Moreover, as defendant concedes, the rationale of Franklin has been rejected by the United States Supreme Court. (See Manson v. Brathwaite (1977), 432 U.S. 98, 53 L. Ed. 2d 140, 97 S. Ct. 2243.) In Manson the Supreme Court rejected a per se rule of exclusion of identification evidence following suggestive confrontation procedures. The Manson court stated:
"We therefore conclude that reliability is the linchpin in determining the admissibility of identification testimony . . .. The factors to be considered are set out in [ Neil v.] Biggers [(1972), 409 U.S. 188, 199-200, 34 L. Ed. 2d 401, 411, 93 S. Ct. 375, 382]. These include the opportunity of the witness to view the criminal at the time of the crime, the witness' degree of attention, the accuracy of his prior description of the criminal, the level of certainty demonstrated at the confrontation, and the time between the crime and the confrontation. Against these factors is to be weighed the corrupting effect of the suggestive identification itself." 432 U.S. at 114, 53 L. Ed. 2d at 154, 97 S. Ct. at 2253.

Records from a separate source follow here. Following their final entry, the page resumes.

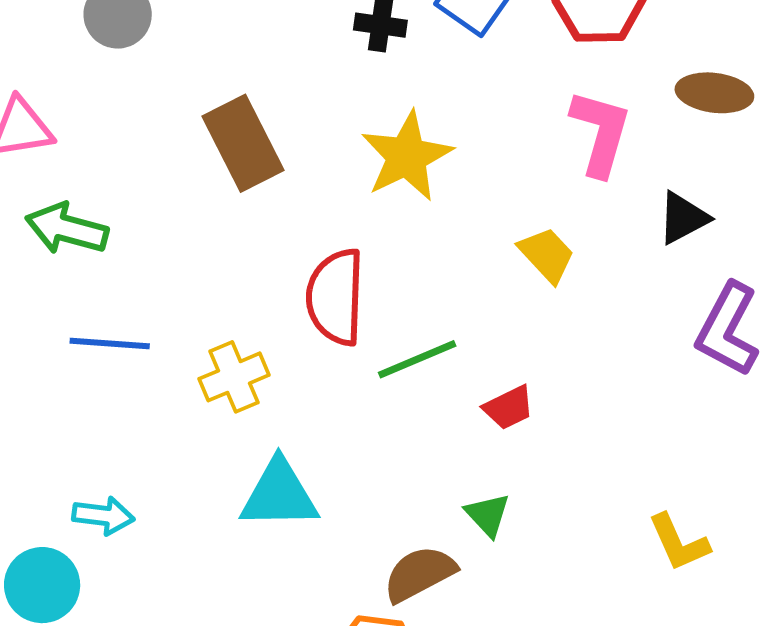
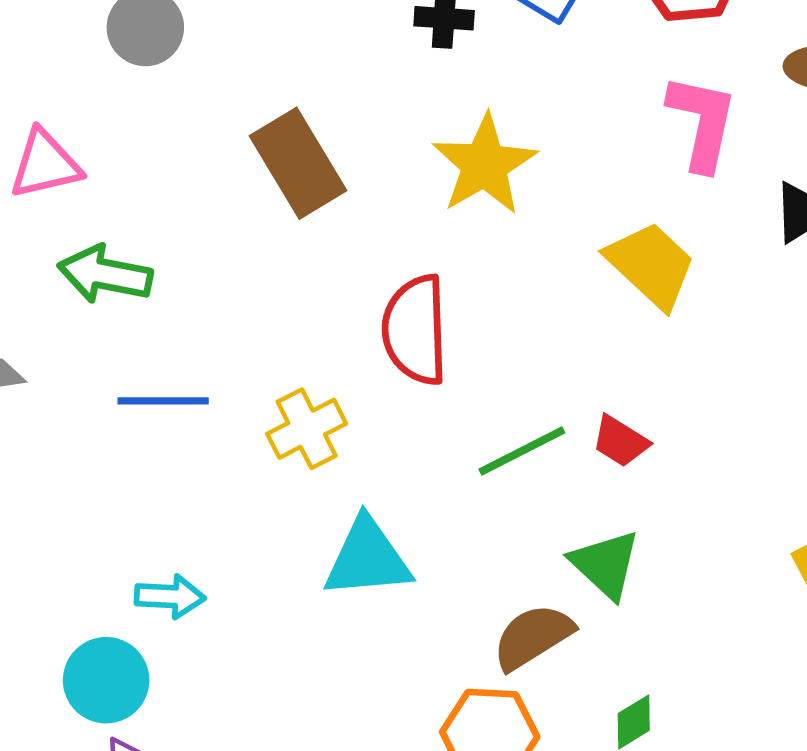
yellow trapezoid: (547, 255) -> (651, 265), size x1.4
green line: (417, 359) -> (522, 451), moved
red trapezoid: (509, 408) -> (620, 441), turned 62
green triangle: (488, 515) -> (605, 564), size x1.4

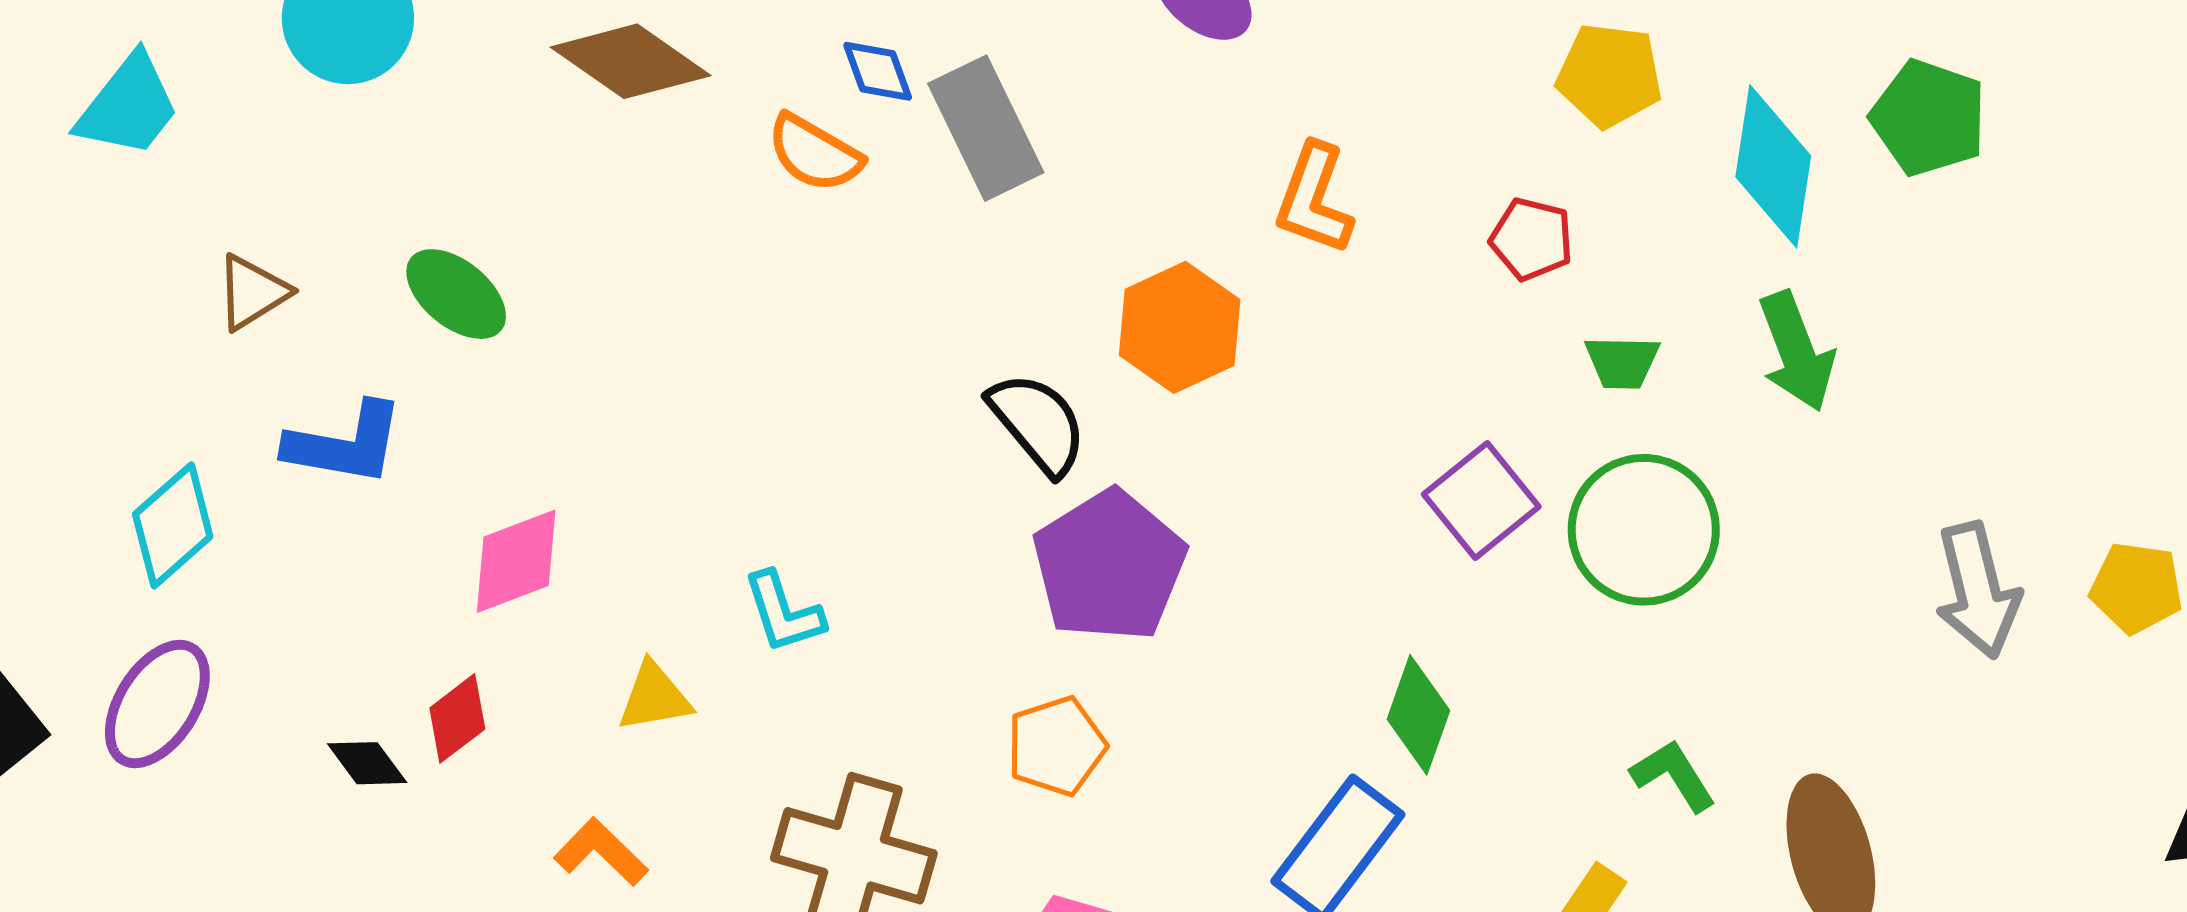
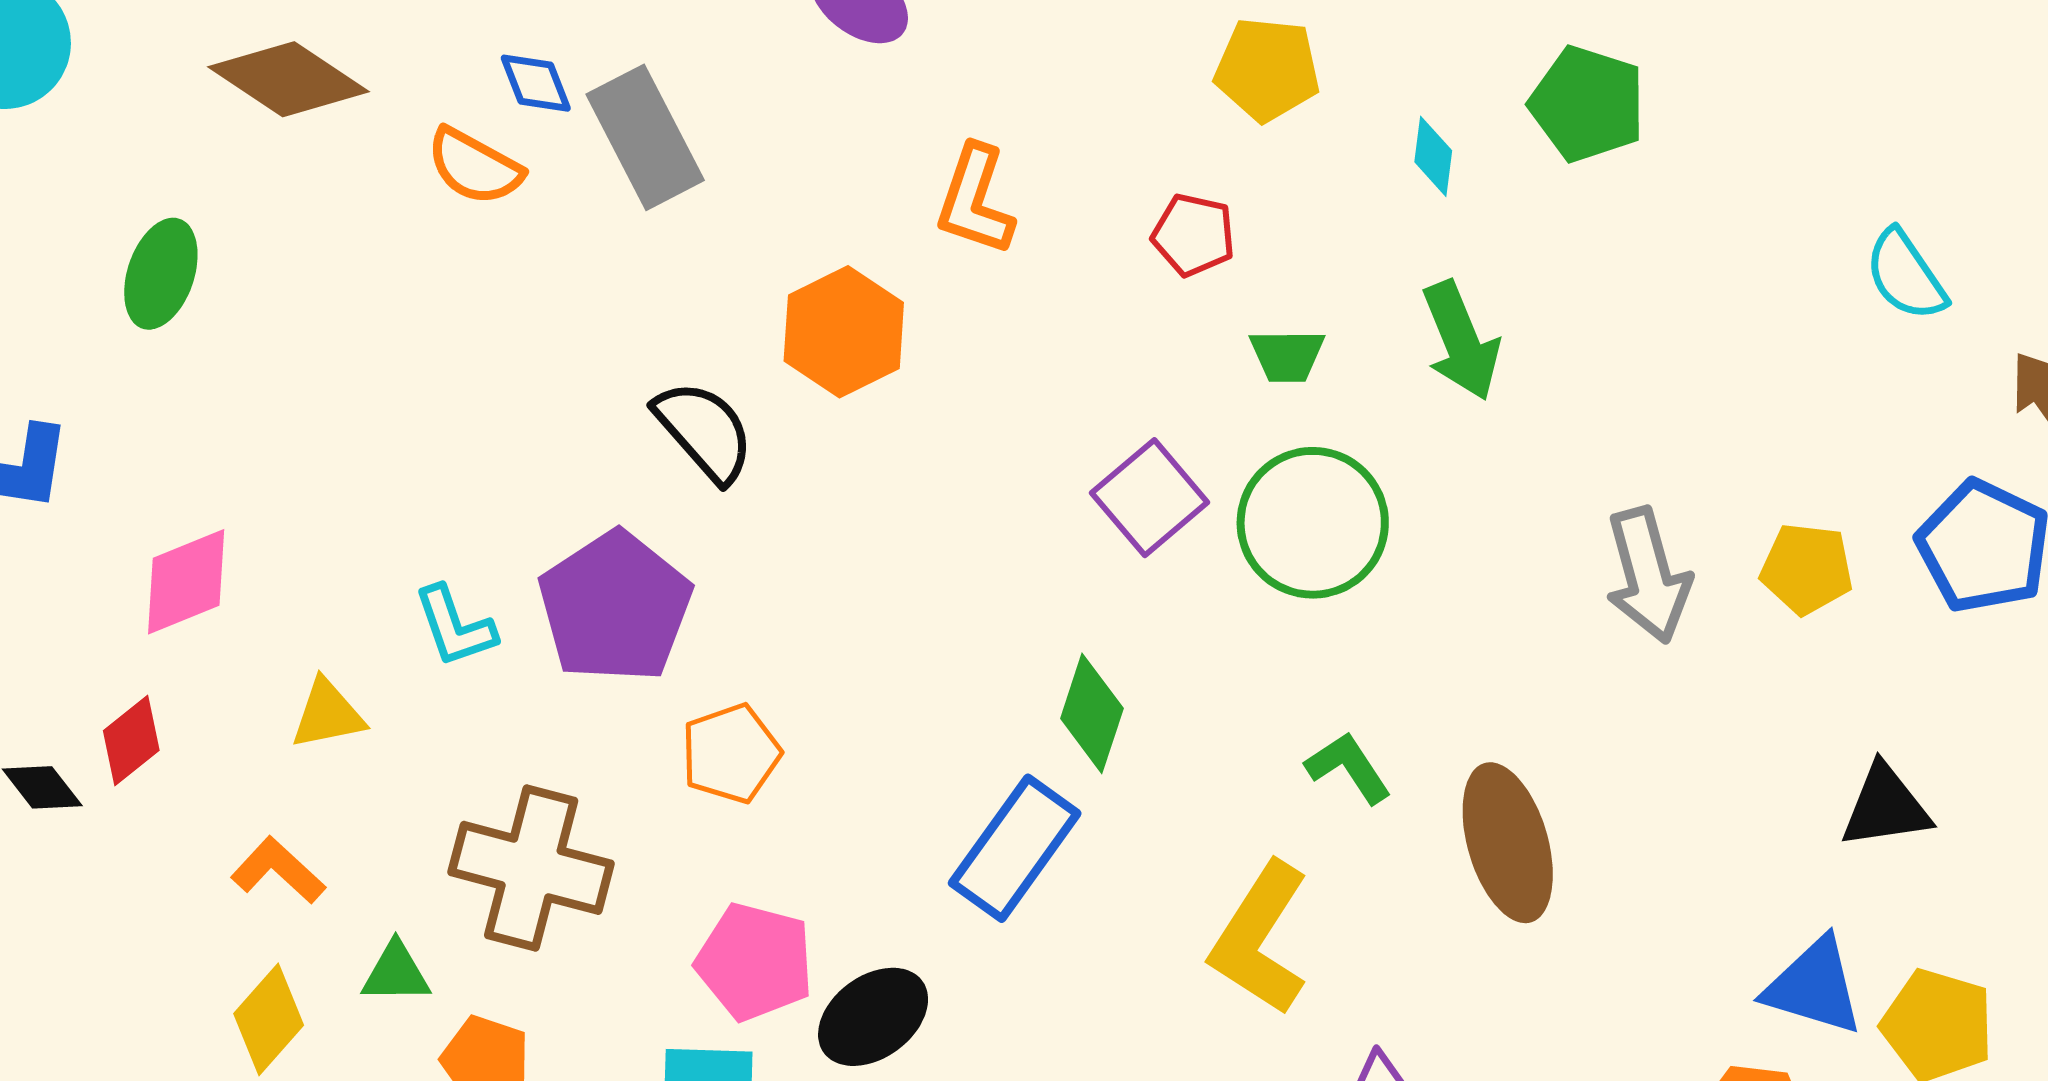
cyan diamond: (1773, 166) -> (1433, 156), size x0.5
green ellipse: (456, 294) -> (161, 274), moved, turned 71
purple pentagon: (1109, 566) -> (615, 607), moved

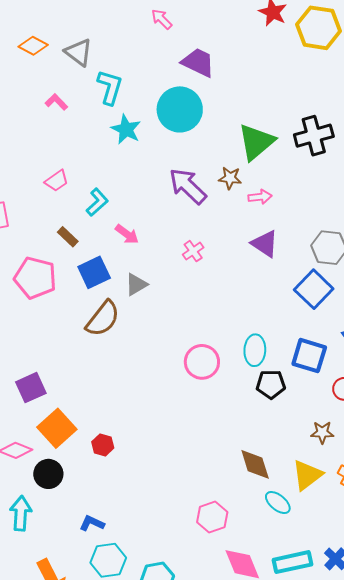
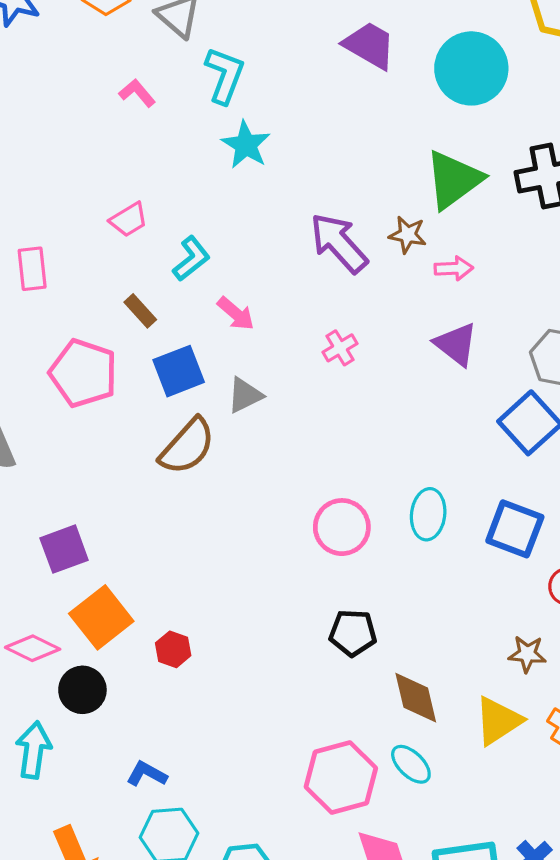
cyan circle: (180, 109) -> (471, 68), moved
black pentagon: (271, 384) -> (353, 633), moved
cyan ellipse: (278, 503) -> (411, 764), moved
pink hexagon: (212, 517) -> (341, 777), size x1.4

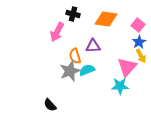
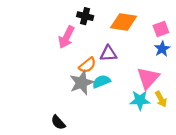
pink square: (138, 25) -> (161, 29), turned 32
orange semicircle: (75, 56) -> (87, 65), turned -112
yellow arrow: (141, 56) -> (161, 99), moved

Accord People v. Manion (1977), 67 Ill. 2d 564, 367 N.E.2d 1313, cert. denied (1978), 435 U.S. 937, 55 L. Ed. 2d 533, 98 S. Ct. 1513.
In the instant case, we find that the identification did not constitute a violation of defendant Beals' constitutional rights as it occurred under reliable circumstances. The victim had given a description of the defendant and Beals was apprehended a short time later with the white Nova in his driveway. The victim was then taken to see the defendant and identified him by his features and clothing. As the court stated in People v. Scott (1980), 92 Ill. App. 3d 106, 110, 415 N.E.2d 1082, this procedure tends to insure accuracy, not bring about misidentification, because it fosters the desirable objective of timely, accurate identification, which may lead to the immediate release of an innocent suspect while enabling the police to pursue an escaping offender while the trail is still fresh.
In our opinion, the trial court properly admitted evidence of the lineup identification of the defendant, as the victim had noted the voice, face and clothing of the defendant and could make a proper identification. The identification was further corroborated by a codefendant and an independent witness, thus avoiding any likelihood of irreparable misidentification. People v. Hicks (1985), 134 Ill. App. 3d 1031, 1036, 481 N.E.2d 920, appeal denied (1986), 111 Ill. 2d 591.
For the foregoing reasons, we affirm the judgment of the circuit court of Cook County.
Additionally, pursuant to People v. Nicholls (1978), 71 Ill. 2d 166, 374 N.E.2d 194, and People v. Agnew (1985), 105 Ill. 2d 275, 473 N.E.2d 1319, we assess defendant $75 in costs for the State's defense of the instant appeal and hereby incorporate it as part of this judgment.